You are viewing a plain text version of this content. The canonical link for it is here.
Posted to users@spamassassin.apache.org by Richard Humphrey <ri...@multicam.com> on 2004/07/09 14:59:59 UTC
[OT] SA 3.0 Maillog parser
On RedHat 9 I get the following error when running sa-stats.pl
Any ideas how to make it go away?
Malformed UTF-8 character (overflow at 0xfc332714, byte 0x78, after
start byte 0xff) in pattern match (m//) at sa-stats.pl line 53, <F> line
1038
Dallas L. Engelken wrote:
> I just whipped up a quick maillog parser display top rules firing in
> 3.0. It reads all maillog* files and generates top firing rules for
> ham and spam, as well as some general info.

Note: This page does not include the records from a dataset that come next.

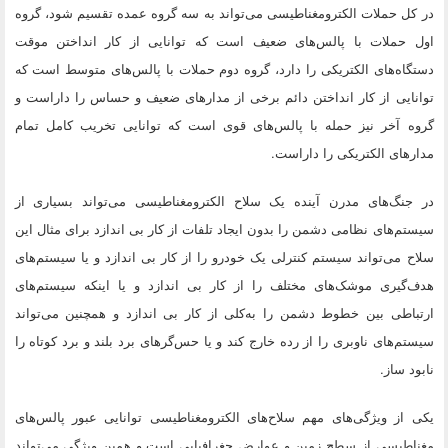
در کل حملات الکترومغناطیسی می‌تواند به سه گروه عمده تقسیم شود، گروه
اول حملات با پالس‌های ضعیف است که توانایی از کار انداختن موقت
دستگاه‌های الکتریکی را دارد، گروه دوم حملات با پالس‌های متوسط است که
توانایی از کار انداختن دائم برخی از مدارهای ضعیف و حساس را داراست و
گروه آخر نیز حمله با پالس‌های قوی است که توانایی تخریب کامل تمام
مدارهای الکتریکی را داراست.
در جنگ‌های مدرن آینده یک سلاح الکترومغناطیسی می‌تواند بسیاری از
سیستم‌های نظامی دشمن را بدون ایجاد تلفات از کار بی اندازد برای مثال این
سلاح می‌تواند سیستم کنترلی یک خودرو را از کار بی اندازد و یا سیستم‌های
هدف‌گیری موشک‌های مختلف را از کار بی اندازد و یا اینکه سیستم‌های
ارتباطی بین خطوط دشمن را به‌کلی از کار بی اندازد و همچنین می‌تواند
سیستم‌های ناوبری را از رده خارج کند و یا حس‌گرهای برد بلند و برد کوتاه را
نابود ساز.
یکی از ویژگی‌های مهم سلاح‌های الکترومغناطیسی توانایی عبور پالس‌های
مغناطیسی از سطح زمین و عوارض جغرافیایی است و همین ویژگی می‌تواند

A copy of it can be found
> here http://www.rulesemporium.com/programs/sa-stats.txt
>
> [root@mailgw tmp]# perl sa-stats.pl 5
> Email: 31808 Autolearn: 2245 AvgScore: 1.68 AvgScanTime: 2.13
> sec
> Spam: 4381 Autolearn: 2219 AvgScore: 12.43 AvgScanTime: 4.41
> sec
> Ham: 27427 Autolearn: 26 AvgScore: -0.04 AvgScanTime: 1.76
> sec
>
> Time Spent Running SA: 18.80 hours
> Time Spent Processing Spam: 5.37 hours
> Time Spent Processing Ham: 13.43 hours
>
> TOP SPAM RULES FIRED
> ------------------------------------------------
> COUNT RULE NAME PERCENT
> ------------------------------------------------
> 3616 HTML_MESSAGE 5.55%
> 2249 URIBL_SBL 3.45%
> 2069 MIME_HTML_ONLY 3.18%
> 1885 URIBL_WS_SURBL 2.89%
> 1630 URIBL_SC_SURBL 2.50%
> ------------------------------------------------
>
> TOP HAM RULES FIRED
> ------------------------------------------------
> COUNT RULE NAME PERCENT
> ------------------------------------------------
> 6996 AWL 17.56%
> 2969 HTML_MESSAGE 7.45%
> 2546 NO_REAL_NAME 6.39%
> 2465 FORGED_RCVD_HELO 6.19%
> 2019 LONGWORD_TEST_1 5.07%
> ------------------------------------------------
>
> You can override the number of top rules shown by passing a number to
> the script..
>
> ./sa-stats 10 # shows top 10
> ./sa-stats # shows default of 20
>
> You can change the default number of rules shown by changing
> $TOPRULES=20;
> In the script.
>
> That's about all it does right now, but that's all I wanted it to do :)
>
>
> It's pretty CPU intensive on large maillog's, so be warned. It's less
> than 1 second (2.4P4,512MB) for around 30k records, at least on my
> maillogs...
>
> [root@mailgw tmp]# time perl sa-stats.pl | tail -0
> real 0m0.896s
> user 0m0.880s
> sys 0m0.010s
>
> Using it like this works well...
>
> [root@mailgw tmp]# perl sa-stats.pl | mail <youremail>
>
> Have Fun!
>
>
Re: [OT] SA 3.0 Maillog parser
Posted by Dallas Engelken <da...@engelken.net>.
Richard Humphrey wrote:
> On RedHat 9 I get the following error when running sa-stats.pl
> Any ideas how to make it go away?
>
> Malformed UTF-8 character (overflow at 0xfc332714, byte 0x78, after
> start byte 0xff) in pattern match (m//) at sa-stats.pl line 53, <F>
> line 1038
>
>
http://www.google.com/search?hl=en&ie=UTF-8&q=Malformed+UTF-8+character++%22redhat+9%22&btnG=Google+Search
to my knownledge, this is related to your language settings in
/etc/sysconfig/i18n
See if your LANG is set to UTF-8, and if so, try en_US maybe.
$ echo $LANG
en_US.UTF-8
$ export LANG=en_US
and re-run ./sa-stats.pl before making changes to i18n
dallas